Problem to solve: Review the material line by line. Identify and copy every line that contains the string "Харьковщине".

Input data:
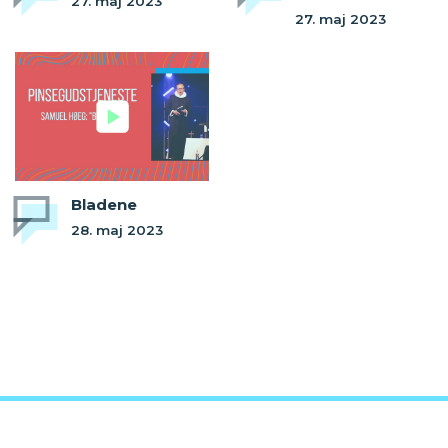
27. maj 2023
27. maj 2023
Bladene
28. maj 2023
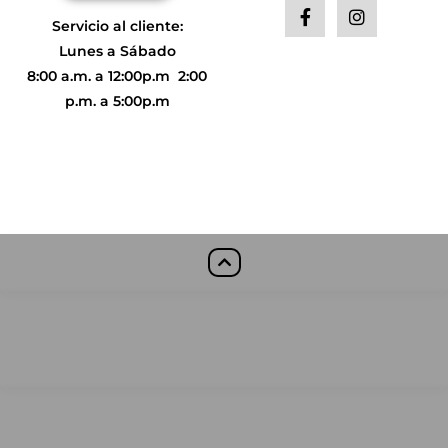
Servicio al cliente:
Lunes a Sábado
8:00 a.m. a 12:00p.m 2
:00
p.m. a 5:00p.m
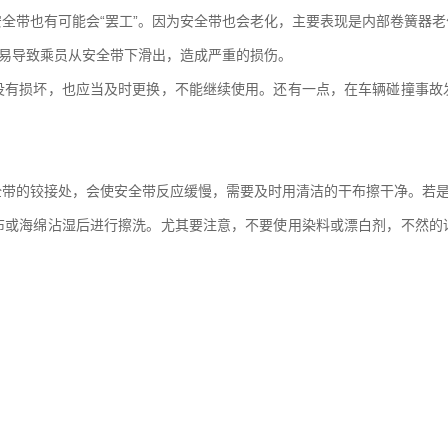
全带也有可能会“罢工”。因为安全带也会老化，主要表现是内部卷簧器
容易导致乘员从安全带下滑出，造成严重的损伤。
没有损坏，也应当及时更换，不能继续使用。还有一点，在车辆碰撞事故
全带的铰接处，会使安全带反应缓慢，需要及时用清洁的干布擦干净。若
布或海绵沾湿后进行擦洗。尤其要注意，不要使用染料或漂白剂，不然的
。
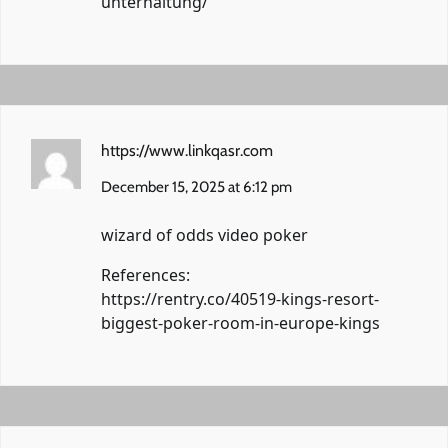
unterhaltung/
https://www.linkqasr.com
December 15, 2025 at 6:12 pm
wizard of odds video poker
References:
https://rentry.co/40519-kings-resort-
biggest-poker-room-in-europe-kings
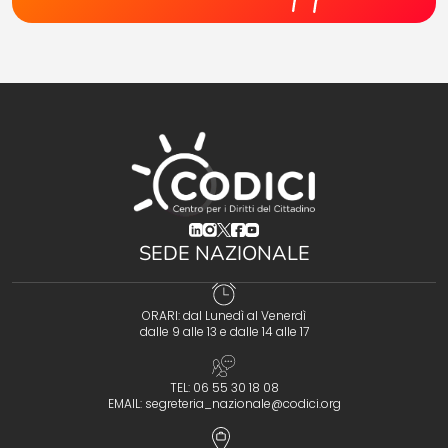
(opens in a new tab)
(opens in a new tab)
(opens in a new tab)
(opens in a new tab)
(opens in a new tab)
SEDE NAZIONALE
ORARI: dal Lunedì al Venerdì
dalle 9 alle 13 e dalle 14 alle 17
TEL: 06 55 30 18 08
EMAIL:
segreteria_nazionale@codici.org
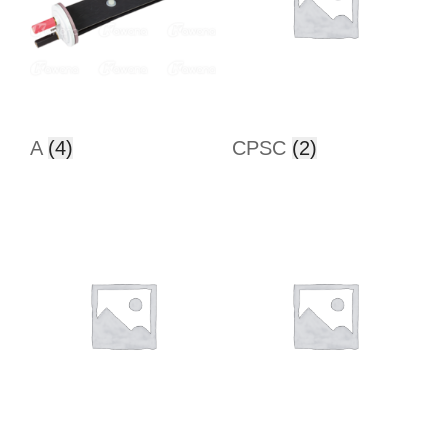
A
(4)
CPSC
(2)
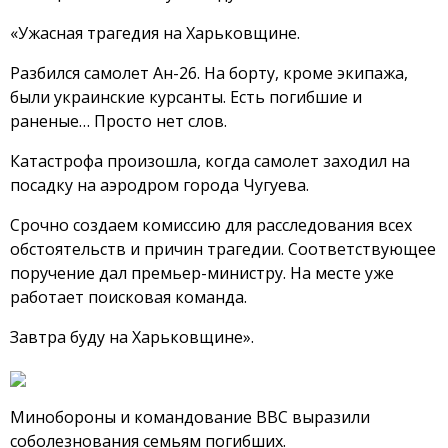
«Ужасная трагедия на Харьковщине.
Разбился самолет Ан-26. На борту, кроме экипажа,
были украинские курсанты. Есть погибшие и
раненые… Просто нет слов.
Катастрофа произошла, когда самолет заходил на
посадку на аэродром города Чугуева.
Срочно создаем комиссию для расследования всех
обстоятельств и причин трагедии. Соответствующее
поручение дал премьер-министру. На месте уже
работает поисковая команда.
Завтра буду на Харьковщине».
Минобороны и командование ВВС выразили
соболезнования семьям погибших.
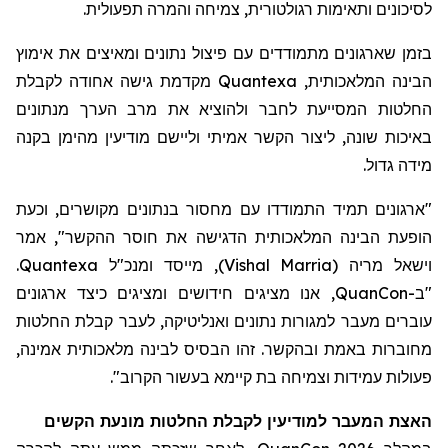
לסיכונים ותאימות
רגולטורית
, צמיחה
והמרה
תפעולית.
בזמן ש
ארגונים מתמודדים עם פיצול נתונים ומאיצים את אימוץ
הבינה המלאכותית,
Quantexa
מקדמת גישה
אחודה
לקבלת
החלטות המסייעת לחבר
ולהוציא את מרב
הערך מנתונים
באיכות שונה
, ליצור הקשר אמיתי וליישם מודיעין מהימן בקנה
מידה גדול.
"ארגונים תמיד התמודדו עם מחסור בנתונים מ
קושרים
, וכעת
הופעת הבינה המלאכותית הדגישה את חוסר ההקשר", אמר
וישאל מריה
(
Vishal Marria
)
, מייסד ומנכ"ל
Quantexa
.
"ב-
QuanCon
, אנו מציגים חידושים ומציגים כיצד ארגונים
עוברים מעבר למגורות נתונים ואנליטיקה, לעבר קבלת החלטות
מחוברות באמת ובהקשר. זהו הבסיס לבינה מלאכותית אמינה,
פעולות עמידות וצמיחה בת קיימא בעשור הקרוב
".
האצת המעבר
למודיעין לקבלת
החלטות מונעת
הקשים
==
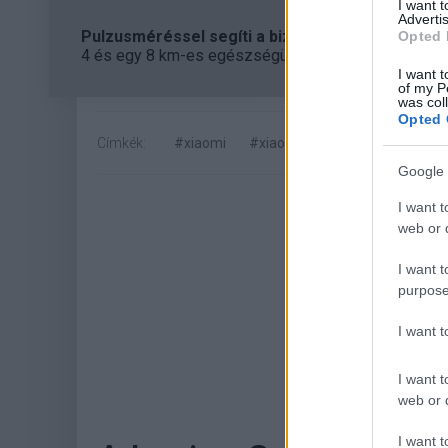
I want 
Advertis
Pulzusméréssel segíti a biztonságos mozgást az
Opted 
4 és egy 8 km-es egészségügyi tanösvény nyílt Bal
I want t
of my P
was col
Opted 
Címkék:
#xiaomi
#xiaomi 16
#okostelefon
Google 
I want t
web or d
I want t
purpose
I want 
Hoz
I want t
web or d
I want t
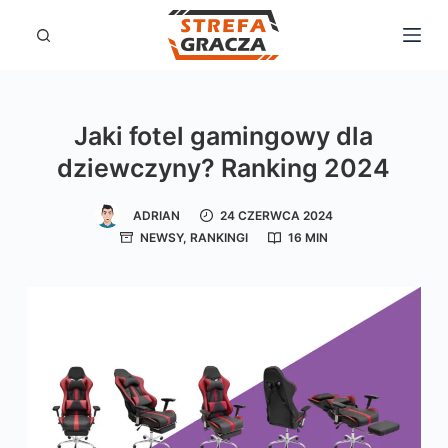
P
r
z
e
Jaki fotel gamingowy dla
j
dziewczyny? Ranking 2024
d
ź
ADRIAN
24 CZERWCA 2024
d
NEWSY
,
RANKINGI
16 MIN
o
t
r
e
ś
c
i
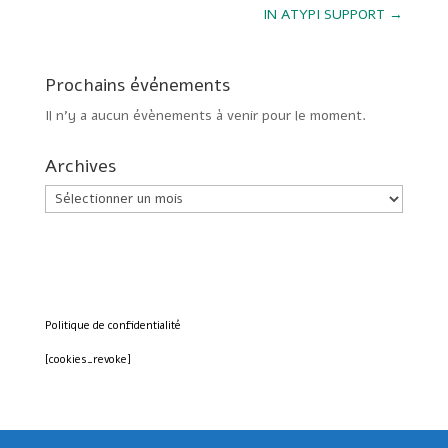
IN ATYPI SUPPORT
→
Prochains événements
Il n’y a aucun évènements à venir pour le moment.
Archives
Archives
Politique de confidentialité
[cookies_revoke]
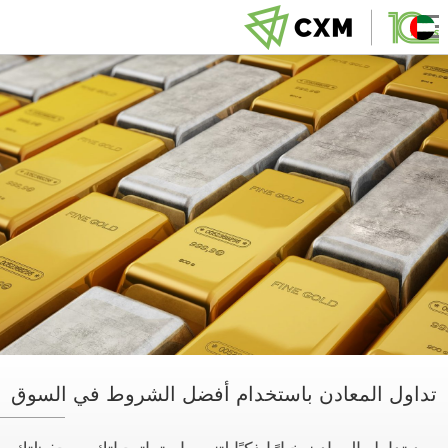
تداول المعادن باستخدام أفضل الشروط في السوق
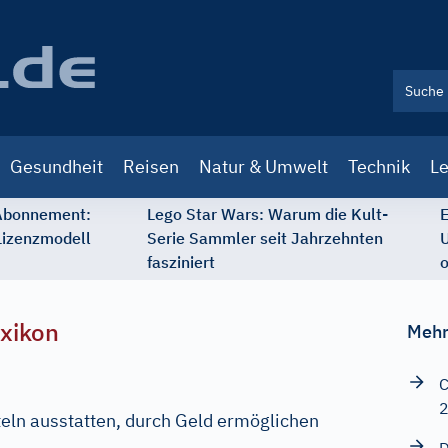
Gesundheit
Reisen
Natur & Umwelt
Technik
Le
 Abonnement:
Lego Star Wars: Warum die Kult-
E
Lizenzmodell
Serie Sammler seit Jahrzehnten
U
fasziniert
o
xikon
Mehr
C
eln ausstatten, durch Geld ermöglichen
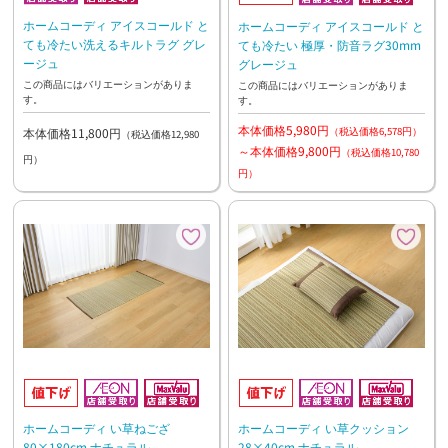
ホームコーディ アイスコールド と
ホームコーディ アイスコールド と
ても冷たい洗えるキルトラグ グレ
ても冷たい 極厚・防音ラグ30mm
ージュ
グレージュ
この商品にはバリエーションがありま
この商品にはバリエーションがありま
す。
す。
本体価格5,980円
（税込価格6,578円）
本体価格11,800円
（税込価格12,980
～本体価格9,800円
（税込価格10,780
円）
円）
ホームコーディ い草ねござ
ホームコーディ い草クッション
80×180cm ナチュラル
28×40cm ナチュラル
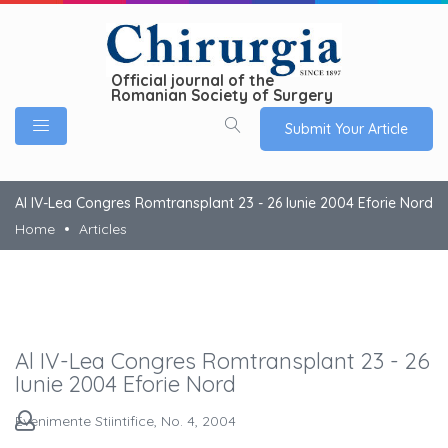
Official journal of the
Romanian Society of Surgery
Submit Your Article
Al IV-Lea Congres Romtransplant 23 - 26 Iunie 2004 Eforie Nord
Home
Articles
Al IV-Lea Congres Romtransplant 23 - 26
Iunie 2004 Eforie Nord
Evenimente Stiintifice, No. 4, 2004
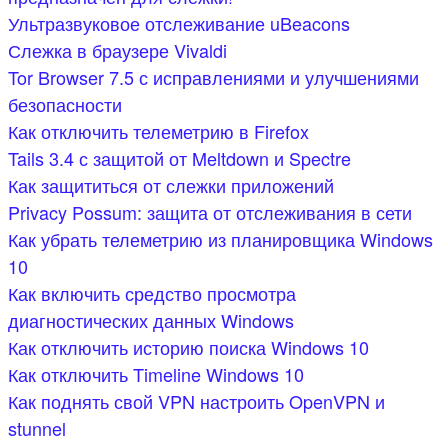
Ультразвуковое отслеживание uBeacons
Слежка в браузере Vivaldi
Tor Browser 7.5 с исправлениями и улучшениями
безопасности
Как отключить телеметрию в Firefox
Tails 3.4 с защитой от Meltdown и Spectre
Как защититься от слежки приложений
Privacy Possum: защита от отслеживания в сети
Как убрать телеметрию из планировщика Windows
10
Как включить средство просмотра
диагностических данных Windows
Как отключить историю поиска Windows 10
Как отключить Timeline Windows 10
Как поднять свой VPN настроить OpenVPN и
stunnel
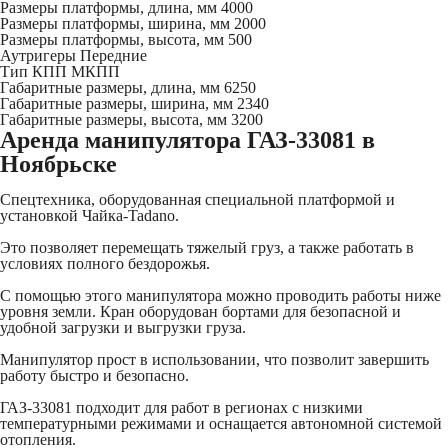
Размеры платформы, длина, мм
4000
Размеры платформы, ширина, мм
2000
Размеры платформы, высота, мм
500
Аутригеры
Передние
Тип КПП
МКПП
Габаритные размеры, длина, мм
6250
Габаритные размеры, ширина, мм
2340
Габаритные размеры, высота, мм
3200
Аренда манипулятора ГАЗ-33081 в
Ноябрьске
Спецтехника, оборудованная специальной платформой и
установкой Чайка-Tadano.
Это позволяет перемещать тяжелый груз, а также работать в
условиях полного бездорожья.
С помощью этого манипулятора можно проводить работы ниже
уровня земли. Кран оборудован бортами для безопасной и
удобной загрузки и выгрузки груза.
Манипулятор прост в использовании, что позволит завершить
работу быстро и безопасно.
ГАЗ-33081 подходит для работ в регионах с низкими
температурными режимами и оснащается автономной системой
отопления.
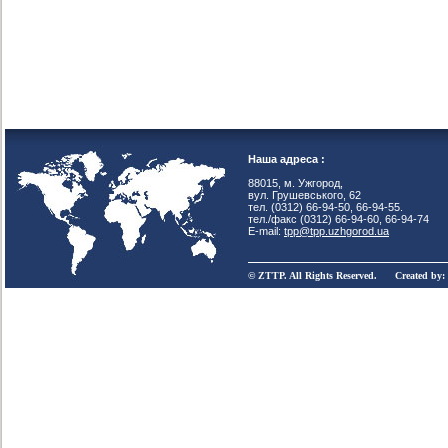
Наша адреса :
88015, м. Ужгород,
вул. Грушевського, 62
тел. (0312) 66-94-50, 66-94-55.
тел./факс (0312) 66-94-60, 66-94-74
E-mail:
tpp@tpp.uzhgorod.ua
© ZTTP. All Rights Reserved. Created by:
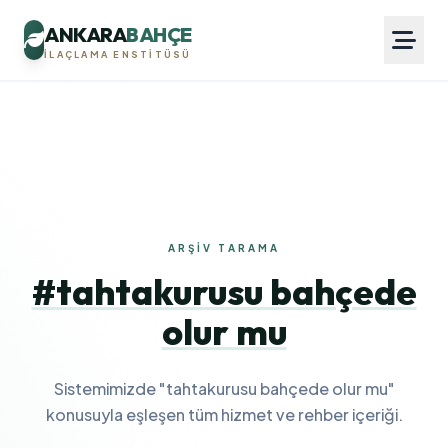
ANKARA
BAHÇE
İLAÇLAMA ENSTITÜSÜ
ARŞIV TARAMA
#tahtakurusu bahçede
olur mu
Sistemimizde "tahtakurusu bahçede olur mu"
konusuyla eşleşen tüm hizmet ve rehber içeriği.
...
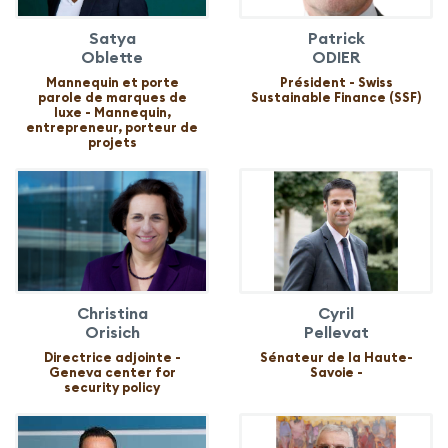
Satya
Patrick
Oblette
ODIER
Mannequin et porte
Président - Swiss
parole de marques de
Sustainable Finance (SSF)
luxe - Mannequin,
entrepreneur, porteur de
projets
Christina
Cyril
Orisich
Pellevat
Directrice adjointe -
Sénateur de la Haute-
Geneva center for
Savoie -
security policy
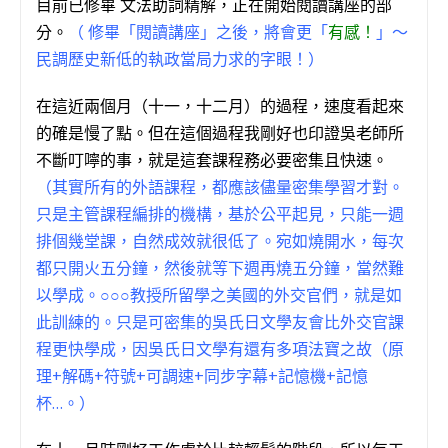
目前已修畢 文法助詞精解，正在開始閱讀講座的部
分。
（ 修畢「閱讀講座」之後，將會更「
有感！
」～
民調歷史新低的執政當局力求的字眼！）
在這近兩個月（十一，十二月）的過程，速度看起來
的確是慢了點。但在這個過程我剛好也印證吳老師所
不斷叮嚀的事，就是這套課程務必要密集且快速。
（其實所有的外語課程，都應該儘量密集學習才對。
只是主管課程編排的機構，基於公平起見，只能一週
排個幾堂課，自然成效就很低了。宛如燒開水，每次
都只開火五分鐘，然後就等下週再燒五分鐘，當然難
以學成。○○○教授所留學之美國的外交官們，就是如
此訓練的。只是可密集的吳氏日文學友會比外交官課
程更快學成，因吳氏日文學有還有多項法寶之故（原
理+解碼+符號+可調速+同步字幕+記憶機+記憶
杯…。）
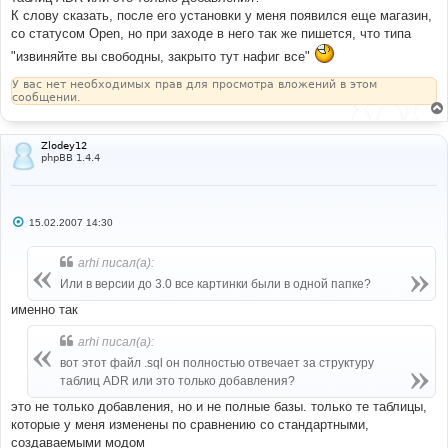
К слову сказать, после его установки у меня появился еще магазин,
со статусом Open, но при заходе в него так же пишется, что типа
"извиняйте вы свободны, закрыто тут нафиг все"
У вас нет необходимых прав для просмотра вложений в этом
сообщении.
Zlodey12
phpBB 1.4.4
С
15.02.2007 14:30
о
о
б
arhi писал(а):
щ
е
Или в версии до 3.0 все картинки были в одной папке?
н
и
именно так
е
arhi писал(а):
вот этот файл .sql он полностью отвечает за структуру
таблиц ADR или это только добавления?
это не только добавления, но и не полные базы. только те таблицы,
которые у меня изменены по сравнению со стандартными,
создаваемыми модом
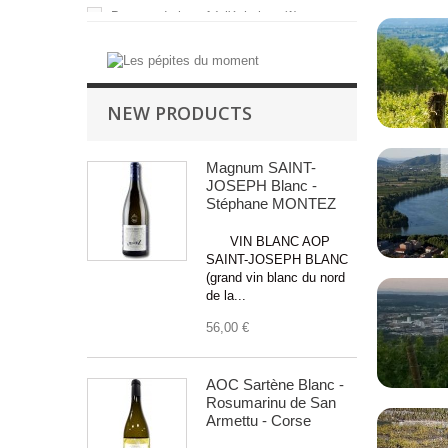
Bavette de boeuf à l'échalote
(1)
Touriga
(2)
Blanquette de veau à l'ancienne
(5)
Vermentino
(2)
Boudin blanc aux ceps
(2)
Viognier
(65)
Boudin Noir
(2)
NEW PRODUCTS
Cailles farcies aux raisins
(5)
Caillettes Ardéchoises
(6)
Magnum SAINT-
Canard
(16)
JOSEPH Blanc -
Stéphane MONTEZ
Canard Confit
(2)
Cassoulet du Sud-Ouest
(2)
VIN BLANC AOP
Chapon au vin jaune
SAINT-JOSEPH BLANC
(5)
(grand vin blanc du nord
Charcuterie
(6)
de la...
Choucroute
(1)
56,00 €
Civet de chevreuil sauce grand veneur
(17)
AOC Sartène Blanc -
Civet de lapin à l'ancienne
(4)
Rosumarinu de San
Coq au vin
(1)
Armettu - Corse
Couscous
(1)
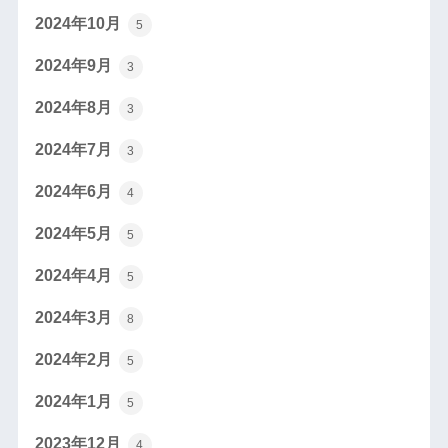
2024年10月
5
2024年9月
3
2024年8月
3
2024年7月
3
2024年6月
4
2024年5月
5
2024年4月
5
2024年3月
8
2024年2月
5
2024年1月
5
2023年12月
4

Your solution:
«Ужасная трагедия на Харьковщине.
Завтра буду на Харьковщине».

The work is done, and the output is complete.